Strip the personal data locally first. Our step-by-step guide shows the safe workflow — and how anonymizer compares to other tools.

FAQ

Does it work on scanned PDFs?
Yes for printed scanned and hybrid PDFs when local Tesseract OCR is installed with English and Russian language packs. Handwriting and embedded images in DOCX/XLSX still require manual review.
Why AGPL?
Because we use PyMuPDF. Sdist ships alongside the wheel.
Can I disable detectors I don't need?
Yes, per-category toggles are available in the UI for the current session.
Does it phone home?
During document processing, no.
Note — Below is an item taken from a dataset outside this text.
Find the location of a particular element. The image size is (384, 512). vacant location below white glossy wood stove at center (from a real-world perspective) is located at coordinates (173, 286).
On startup the app makes one outbound request — a GET to anonymizer.site/version.json with a 2-second timeout — to surface the in-app update banner. No user data is sent. To disable it, launch as anonymize --no-update-check. Optional OCR setup during install may use your package manager to install Tesseract.
Will tokens stay consistent across runs?
Within a session yes; across sessions no — by design. See Token Manager docs.
Does it run on Linux?
Yes. Use curl -fsSL anonymizer.site/install | sh or install manually with uv tool install docs-anonymizer. On non-apt distros, install Tesseract OCR language packs manually if you need scanned PDFs.
Is it stable for production legal work?
It is pilot-grade; the golden corpus enforces ≥99% recall on P0 categories. Decide for yourself.